# Red Belly Behavior



## SavageSerrasalmus69 (Aug 3, 2010)

My juvenile RBP's spend most of the day hiding and all of them appear to have pieces of their dorsal and tail fins missing. One of them has a bite in its abdomen, but not a piece missing. Is this normal? What can I do to discourage this nipping and biting or is that a lost cause. I've read alot about the piranha, but wanna make sure these guys all pull through! The RBP's are all about 2" long at present and I only have 3 of them in a 55-gallon aquarium with plenty of driftwood and live plants in the tank. I also feed them twice a day - mostly brine shrimp and bloodworms right now. Leary about feeding them feeder fish as my last attempt to keep P's ended in a real bad case of ich and I lost all of the P's in that batch. Trying to get it right this time around! Any help is appreciated. Thanks!

Savage


----------



## Potato (May 19, 2010)

SavageSerrasalmus69 said:


> My juvenile RBP's spend most of the day hiding and all of them appear to have pieces of their dorsal and tail fins missing. One of them has a bite in its abdomen, but not a piece missing. Is this normal? What can I do to discourage this nipping and biting or is that a lost cause. I've read alot about the piranha, but wanna make sure these guys all pull through! The RBP's are all about 2" long at present and I only have 3 of them in a 55-gallon aquarium with plenty of driftwood and live plants in the tank. I also feed them twice a day - mostly brine shrimp and bloodworms right now. Leary about feeding them feeder fish as my last attempt to keep P's ended in a real bad case of ich and I lost all of the P's in that batch. Trying to get it right this time around! Any help is appreciated. Thanks!
> 
> Savage


Sounds pretty normal to me although as far as i am aware 3 is not a great number to keep, ideally you need more than that. if the temperature is high that can cause more aggresive behavior so try dropping it a bit.. thats just my opinion though. reds heal amazingly quick one of mine had a bite on the back which sounds similar to yours, was healed in a week and only left a slight mark.


----------



## Piranha_man (Jan 29, 2005)

It's normal for juvie RBPs to nip at each other.
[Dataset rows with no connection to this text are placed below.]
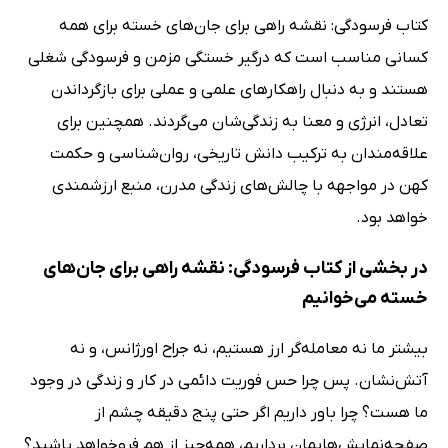
کتاب فرسودگی: نقشه راهی برای جان‌های خسته برای همه
کسانی مناسب است که درگیر خستگی مزمن و فرسودگی شغلی
هستند و به دنبال راهکارهای علمی و عملی برای بازگرداندن
تعادل، انرژی و معنا به زندگی‌شان می‌گردند. همچنین برای
علاقه‌مندان به ترکیب دانش تاریخی، روان‌شناسی و حکمت
کهن در مواجهه با چالش‌های زندگی مدرن، منبع ارزشمندی
خواهد بود.
در بخشی از کتاب فرسودگی: نقشه راهی برای جان‌های
خسته می‌خوانیم
بیشتر ما نه معامله‌گر ارز هستیم، نه جراح اورژانس، و نه
آتش‌نشان. پس چرا حس فوریت دائمی در کار و زندگی در وجود
ما هست؟ چرا باور داریم اگر حتی پنج دقیقه چشم از
صفحه‌نمایش‌هایمان برداریم، همه‌چیز از هم فروخواهد پاشید؟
I'd remove or limit the hiding spaces however... they only increase aggression in my experience.

See if you can feed them just a couple more times per day.
They're getting a bit large to be eating brine shrimp for much longer... and definitely omit feeders.

See if you can get them to take a high grade flake food like Tetra Min and/or tiny pellets like Baby Hikari Gold.

Now for the routine questions:

What are your water parameters? (This really doesn't have anything to do with the situations you posted... just wanna know...)
What is the temp in your tank? (Higher temps can increase aggression.)

Welcome to the hobby and to the site!


----------



## TheSpaz13 (Apr 9, 2010)

It's normal man. It will stop as they get larger. Mine did the same thing and still do now and then and they are like 4.5 inch. Make sure they are well fed too, when mine were that size they ate a shrimp or two a day and if your underfeeding them it might turn into more than just aggression. Do you know if it's one fish that's the aggressor? Or is one fish getting picked on more than the others?


----------



## LS1FDRx7 (Mar 6, 2007)

From my experiences of having different group of piranha shoals, as long as you're raising more than a solo piranha by itself.. you're going to have at least one aggressor in the pack. It's normal for groups of piranha to bite each other's tail. It's even normal for them to gang up on the weaker one and kill him also. I've seen it happened. Maybe not now, but down the line as they grow bigger/older. It could be beacuse of food, tank space, getting rid of some energy, alot of things.

Returning to Piranha after nearly 2 years of being gone.


----------